Until now, there is no case that food can be a means of spreading the deadly plague, Ebola. Even so, food must always be sterile, especially for those of you who work as a cleaning catering service provider, you must always pay attention to it. Washing hands and cleaning food items cleanly free from germs and bacteria is the right way.
The next question that worries the public about Ebola is if someone who has Ebola sneezes or coughs on a food item, can it spread Ebola? There is no evidence that the Ebola virus is spread by coughing or sneezing. The Ebola virus is transmitted through direct contact with the blood or body fluids (urine, saliva, sweat, feces, vomit, breast milk, and semen) of a person who has Ebola disease.
The Ebola virus is not transmitted through the air but droplets (for example, splashes or sprays) from breathing or other secretions from someone who has Ebola can make another person infected with the Ebola virus.
Food that is known to be contaminated in any way, for example by sneezing by someone even though they do not have Ebola, should always be thrown away and should not be sold or served for consumption because it has been exposed to viruses or bacteria and is not good for consumption, which creates a risk of other health problems.

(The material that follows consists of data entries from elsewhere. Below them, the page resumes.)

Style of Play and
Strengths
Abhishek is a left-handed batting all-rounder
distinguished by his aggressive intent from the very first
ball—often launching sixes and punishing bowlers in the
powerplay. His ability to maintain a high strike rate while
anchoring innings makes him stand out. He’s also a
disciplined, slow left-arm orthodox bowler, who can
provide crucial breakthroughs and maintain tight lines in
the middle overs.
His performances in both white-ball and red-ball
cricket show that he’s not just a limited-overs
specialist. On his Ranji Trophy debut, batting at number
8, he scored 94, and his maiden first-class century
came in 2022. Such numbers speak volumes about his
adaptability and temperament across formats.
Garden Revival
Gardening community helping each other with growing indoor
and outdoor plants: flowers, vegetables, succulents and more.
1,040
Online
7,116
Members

Contact the relevant health workers if you find Ebola sufferers
Do not try to clean areas that may be contaminated with the Ebola virus. Immediately contact health personnel. Healthcare workers equipped with proper personal protective equipment to clean vomit or other bodily fluids that could be contaminated with Ebola will be able to safely clean and sterilize the area.

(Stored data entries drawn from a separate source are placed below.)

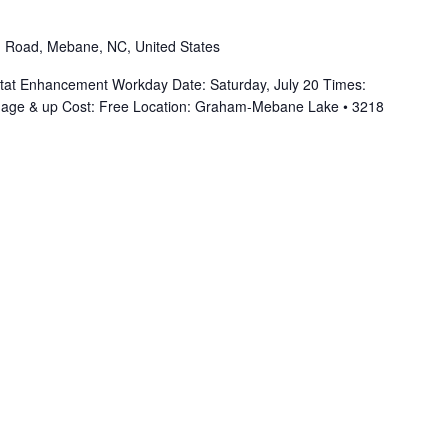
 Road, Mebane, NC, United States
at Enhancement Workday Date: Saturday, July 20 Times:
 age & up Cost: Free Location: Graham-Mebane Lake • 3218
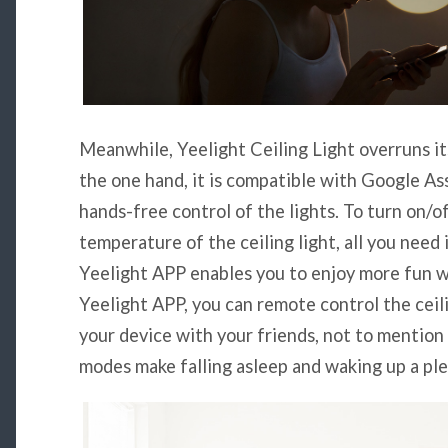
Meanwhile, Yeelight Ceiling Light overruns its
the one hand, it is compatible with Google As
hands-free control of the lights. To turn on/o
temperature of the ceiling light, all you need 
Yeelight APP enables you to enjoy more fun w
Yeelight APP, you can remote control the ceil
your device with your friends, not to mention 
modes make falling asleep and waking up a pl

So now you don’t have to worry about food imported from abroad, it’s just that to take precautions you should be aware of certain animal meats that can spread the Ebola virus. Even if you are traveling to a country in West Africa with widespread transmission, or to another country with a case in the surrounding area that has an Ebola case. Pay attention to the food you are going to eat, avoid food or come into direct contact with bats, monkeys and monkeys.
You should also be careful if you have had direct contact with someone who has Ebola or the body of someone who has died from Ebola in the past 21 days. If you work or accidentally come into contact with an Ebola patient and report signs or symptoms of Ebola, contact a health worker to immediately notify the medical professional to carry out further tests of the symptoms found.
In addition to the findings given that people who died from Ebola can still spread this deadly virus, as well as patients who were declared cured of Ebola can still infect the Ebola virus so that a complete cure must be done.